It will reflect approximately* the time a user's browser would spend waiting for AJAX, assuming the load on your servers is the same as the load the user encounters, and assuming that the user has a CPU and RAM configuration comparable to the one on the computer running the test, and assuming the user is on the same speed of connection you're using to test, with the same amount of network traffic.
*Data is only approximate due to the polling frequency as discussed by user246
There's some more information in this blog post about taking averages of response times to account for variance in any of the above:
In standard benchmarks, it is common to see 90th percentile response times used. The benchmark may specify that the 90th percentile response time of a transaction should be within x seconds. This means that only 10% of the transactions have a response time higher than x seconds and can therefore be a meaningful measure. For web applications, the requirements are usually even higher – after all, if 10% of your users are dissatisfied with the site performance, that could be a significant number of users. Therefore, it is common to see 95th percentile used for SLAs in web applications.
A word of caution – web page response times can vary dramatically if
measured at the last mile (i.e. real users computers that are
connected via cable or DSL to the internet).
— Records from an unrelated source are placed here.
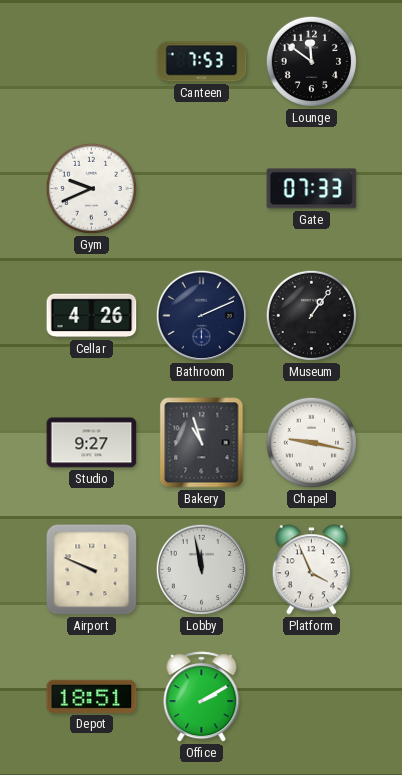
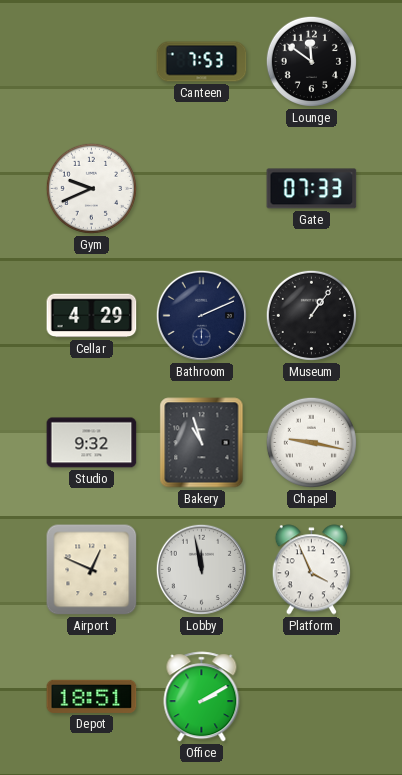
Cellar: 4:26 -> 4:29
Studio: 9:27 -> 9:32
Airport: 9:49 -> 12:49
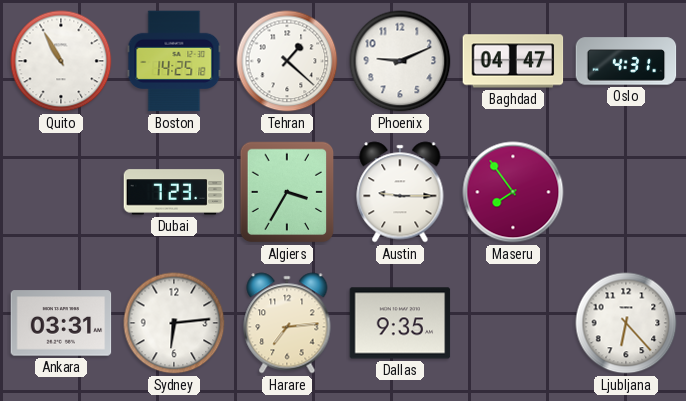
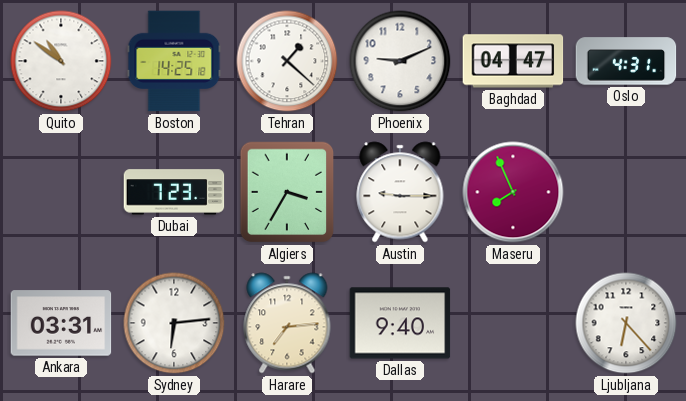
Quito: 10:55 -> 10:51
Maseru: 7:54 -> 7:56
Dallas: 9:35 -> 9:40
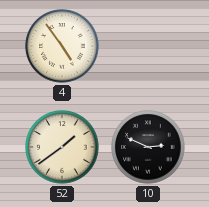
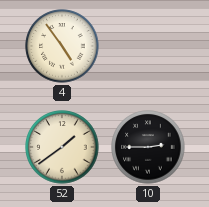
10: 2:49 -> 2:45
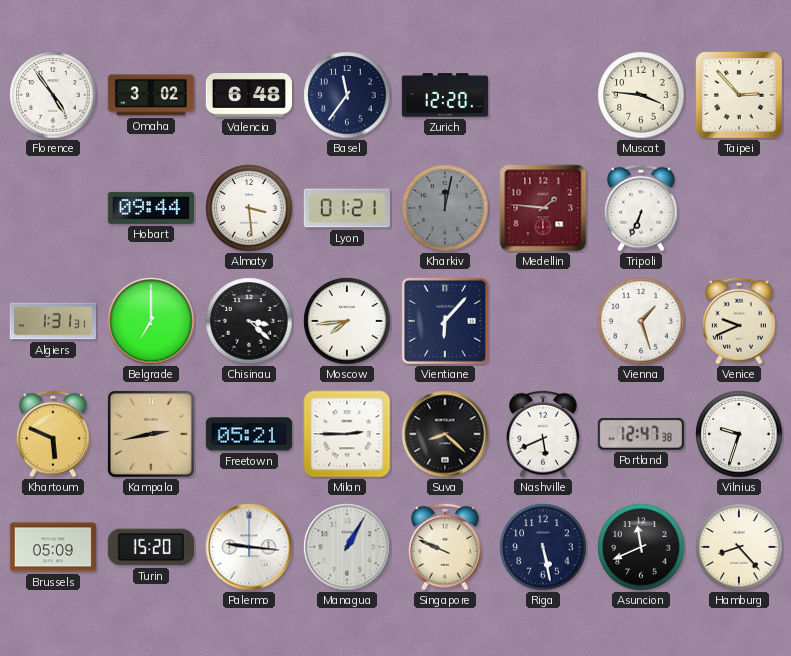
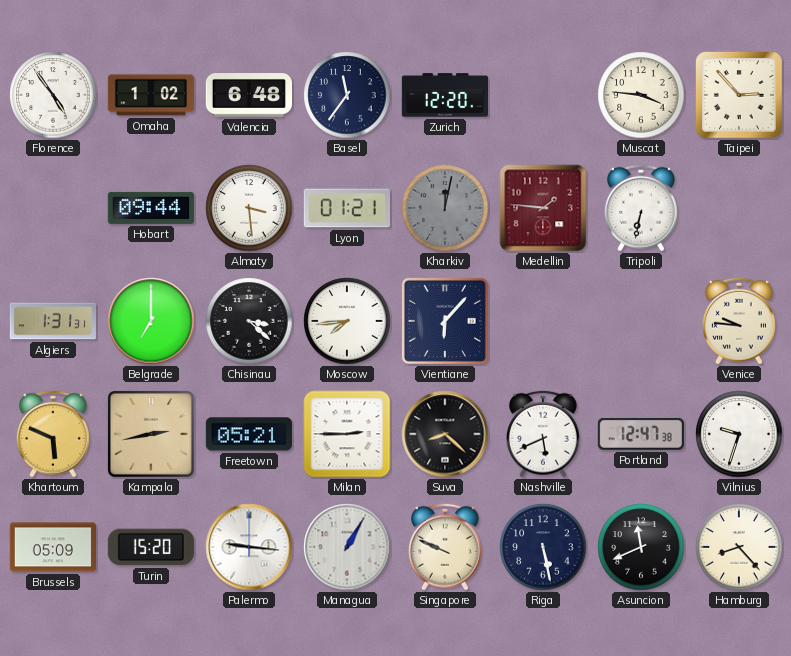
Omaha: 3:02 -> 1:02
Tripoli: 6:34 -> 6:32
Vienna: 1:27 -> none
Venice: 9:41 -> 9:46
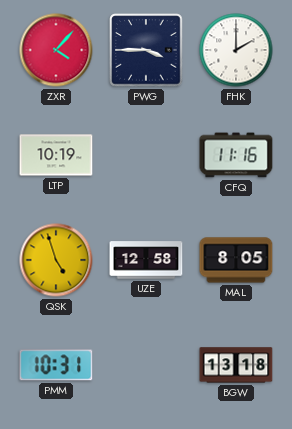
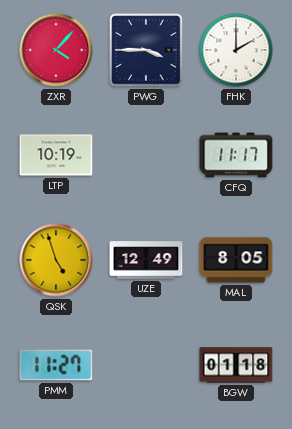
CFQ: 11:16 -> 11:17
UZE: 12:58 -> 12:49
PMM: 10:31 -> 11:27
BGW: 13:18 -> 01:18
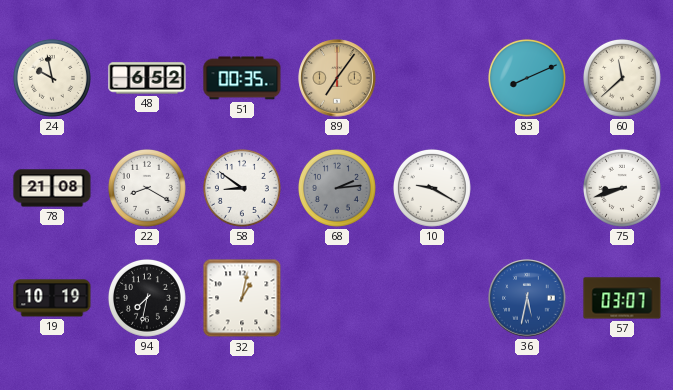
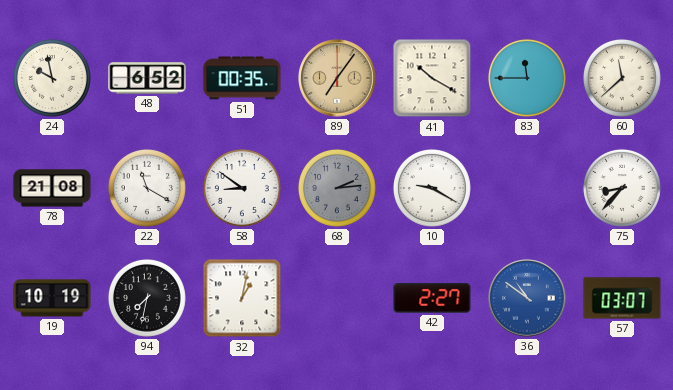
41: none -> 10:20
83: 8:11 -> 11:45
22: 8:20 -> 11:20
75: 8:42 -> 8:37
42: none -> 2:27
36: 5:32 -> 10:51
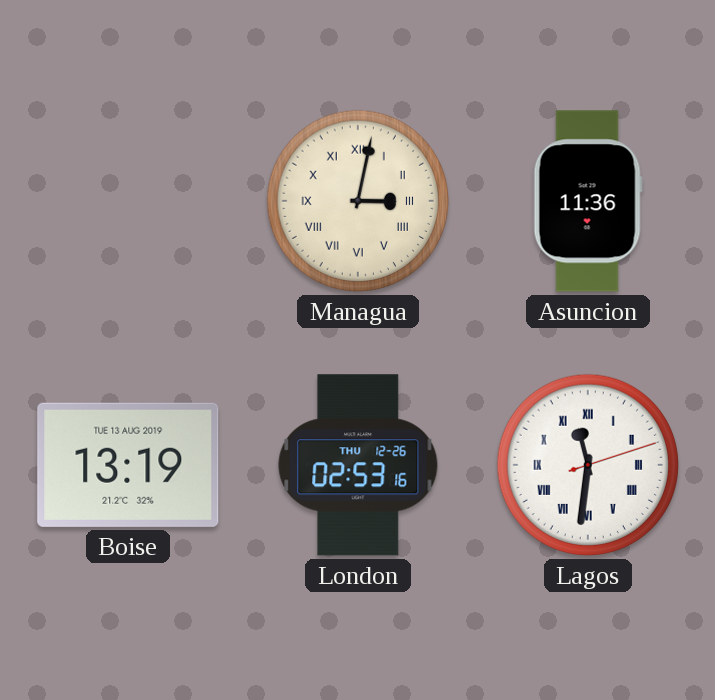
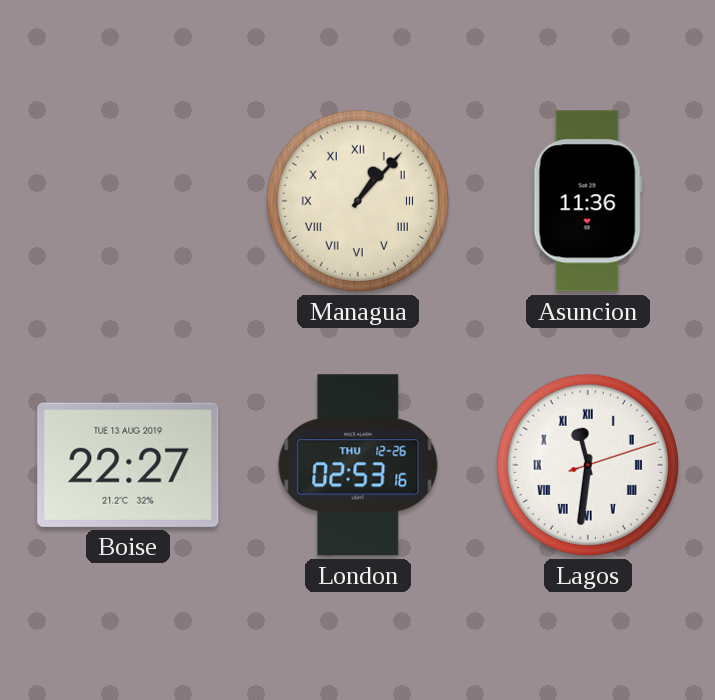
Managua: 3:02 -> 1:07
Boise: 13:19 -> 22:27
There's also some information here about how to measure response time:
For the analysis of server-side problems measuring at the server-side
is enough. We however have to be aware that this does not reflect the
response times of our end users. It is a purely technical metric for
optimizing the way we create content and service requests. The
prerequisite to meaningful measurements is that we separate different
transaction types properly.
So really, the question is what are you measuring? For server-side optimization, you probably want to isolate each AJAX request, run that with load using a load-testing tool, and see at what point it slows down beyond your acceptable standards as described in your SLA. Client-side optimization can only go so far when you don't control the client.